The number of education, health and care (EHC) plans issued to pupils in England has risen by 11 per cent in a year, continuing an upward trend seen over the past four years.
New government data shows that there were 354,000 children and young people with education, health and care plans maintained by local authorities as of January this year, up from 319,800 at the same time last year. However, at the same time, pupil numbers have also increased.
The number of EHC plans issued by councils has been steadily growing since the middle of the decade, when the plans were introduced to replace statements of special educational needs.
EHC plans, which are used to determine how much funding schools get for each pupil, cover a greater range of conditions and have become increasingly sought-after as funding pressures have continued to bite.
Of the total number of EHC plans, 39.2 per cent were held by pupils in mainstream schools, 38.6 per cent by those in special schools and 16.2 per cent by those in further education. Pupils in alternative provision made up 0.8 per cent of those with EHC plans.

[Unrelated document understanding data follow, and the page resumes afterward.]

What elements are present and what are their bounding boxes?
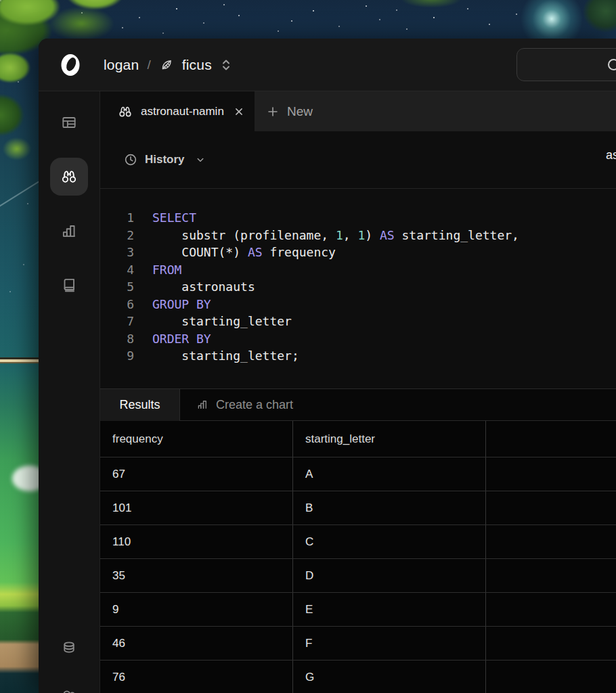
sql-editor[interactable]: 1SELECT2 substr (profilename, 1, 1) AS s… (100, 188, 616, 388)
code-text: ORDER BY (134, 330, 211, 348)
column-header[interactable]: starting_letter (293, 421, 486, 457)
table-cell[interactable]: A (293, 457, 486, 491)
sidebar-item-charts[interactable] (50, 212, 88, 250)
table-cell[interactable]: 110 (100, 525, 293, 558)
code-text: COUNT(*) AS frequency (134, 244, 336, 261)
table-cell[interactable]: 9 (100, 593, 293, 626)
bar-chart-icon (60, 222, 78, 240)
table-cell[interactable]: 67 (100, 457, 293, 491)
table-row: 67A (100, 457, 616, 491)
table-row: 101B (100, 491, 616, 525)
editor-line[interactable]: 3 COUNT(*) AS frequency (100, 244, 616, 261)
sidebar-item-queries[interactable] (50, 158, 88, 196)
table-cell[interactable]: E (293, 593, 486, 626)
table-row: 46F (100, 627, 616, 661)
table-cell[interactable] (486, 661, 616, 693)
code-text: starting_letter (134, 313, 292, 330)
code-text: starting_letter; (134, 347, 299, 365)
tab-bar-empty-area: New (255, 91, 616, 131)
clock-icon (123, 152, 138, 167)
editor-line[interactable]: 6GROUP BY (100, 296, 616, 313)
table-icon (60, 114, 78, 131)
table-cell[interactable]: 35 (100, 559, 293, 592)
query-toolbar: History as (100, 131, 616, 188)
table-row: 110C (100, 525, 616, 559)
breadcrumb-separator: / (147, 58, 150, 72)
sidebar (39, 91, 100, 693)
table-cell[interactable]: 46 (100, 627, 293, 660)
book-icon (60, 276, 78, 294)
code-text: GROUP BY (134, 296, 211, 313)
results-bar: Results Create a chart (100, 388, 616, 421)
line-number: 5 (100, 278, 134, 296)
code-text: astronauts (134, 278, 255, 296)
chevron-up-down-icon[interactable] (220, 58, 232, 72)
new-tab-button[interactable]: New (265, 104, 313, 119)
editor-line[interactable]: 2 substr (profilename, 1, 1) AS starting… (100, 227, 616, 244)
table-cell[interactable] (486, 525, 616, 558)
table-cell[interactable]: C (293, 525, 486, 558)
bar-chart-icon (196, 399, 208, 411)
tab-bar: astronaut-namin New (100, 91, 616, 131)
table-cell[interactable] (486, 457, 616, 491)
editor-line[interactable]: 4FROM (100, 261, 616, 279)
toolbar-right-truncated-text: as (606, 148, 616, 162)
main-panel: astronaut-namin New (100, 91, 616, 693)
editor-line[interactable]: 9 starting_letter; (100, 347, 616, 365)
table-cell[interactable]: 76 (100, 661, 293, 693)
history-button[interactable]: History (123, 152, 206, 167)
table-cell[interactable]: 101 (100, 491, 293, 524)
sidebar-item-tables[interactable] (50, 104, 88, 141)
wallpaper-foliage (389, 0, 477, 14)
table-cell[interactable] (486, 559, 616, 592)
create-chart-label: Create a chart (216, 398, 293, 412)
create-chart-button[interactable]: Create a chart (180, 389, 616, 421)
app-header: logan / ficus (39, 39, 616, 91)
wallpaper-foliage (0, 41, 41, 162)
database-name[interactable]: ficus (182, 57, 212, 73)
table-cell[interactable] (486, 593, 616, 626)
editor-line[interactable]: 5 astronauts (100, 278, 616, 296)
table-cell[interactable]: F (293, 627, 486, 660)
search-input[interactable] (516, 48, 616, 81)
user-icon[interactable] (60, 688, 78, 693)
line-number: 4 (100, 261, 134, 279)
editor-line[interactable]: 7 starting_letter (100, 313, 616, 330)
editor-line[interactable]: 8ORDER BY (100, 330, 616, 348)
code-text: substr (profilename, 1, 1) AS starting_l… (134, 227, 519, 244)
workspace-name[interactable]: logan (104, 57, 139, 73)
results-tab[interactable]: Results (100, 389, 180, 421)
table-cell[interactable] (486, 627, 616, 660)
tab-astronaut-naming[interactable]: astronaut-namin (100, 91, 255, 131)
sidebar-item-docs[interactable] (50, 266, 88, 304)
app-window: logan / ficus (39, 39, 616, 693)
table-header-row: frequencystarting_letter (100, 421, 616, 457)
close-tab-icon[interactable] (233, 106, 245, 118)
binoculars-icon (60, 168, 78, 185)
editor-line[interactable]: 1SELECT (100, 209, 616, 227)
line-number: 9 (100, 347, 134, 365)
table-row: 76G (100, 661, 616, 693)
column-header[interactable] (486, 421, 616, 457)
leaf-icon (159, 58, 174, 72)
table-cell[interactable]: G (293, 661, 486, 693)
line-number: 7 (100, 313, 134, 330)
results-table: frequencystarting_letter67A101B110C35D9E… (100, 421, 616, 693)
chevron-down-icon (194, 154, 206, 166)
line-number: 3 (100, 244, 134, 261)
tab-label: astronaut-namin (141, 105, 225, 118)
binoculars-icon (118, 104, 133, 119)
table-cell[interactable]: D (293, 559, 486, 592)
table-row: 35D (100, 559, 616, 593)
code-text: SELECT (134, 209, 196, 227)
app-logo-icon[interactable] (60, 53, 81, 76)
wallpaper-bridge (0, 357, 39, 363)
line-number: 1 (100, 209, 134, 227)
table-cell[interactable]: B (293, 491, 486, 524)
breadcrumb: logan / ficus (104, 57, 232, 73)
sidebar-item-database[interactable] (50, 629, 88, 667)
table-cell[interactable] (486, 491, 616, 524)
search-icon (607, 58, 616, 74)
new-tab-label: New (287, 104, 313, 119)
column-header[interactable]: frequency (100, 421, 293, 457)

New EHC plans were issued to 48,900 children and young people during the 2018 calendar year, up by 16 per cent on 2017.
But pupils and schools waited longer to receive their plans in 2018.
The percentage of new EHC plans issued within 20 weeks fell from 64.9 per cent in 2017 to 60.1 per cent in 2018. However, this rate is still higher than the 59.2 per cent seen in 2015 and the 58.6 per cent in 2016.
The increasing number of EHC plans in recent years has put pressure on schools and councils already feeling the financial strain.
Schools often have to fund the first £6,000 of high needs provision offered to pupils, and some headteachers have warned this has led to them having to cut SEND places.
Earlier this month, a council was accused of trying to discourage schools from applying for EHC plans.
It follows warnings that funding for high needs has failed to keep up with the rising demand for EHC plans.
The Local Government Association warned last year of a £536 million funding gap in SEND budgets.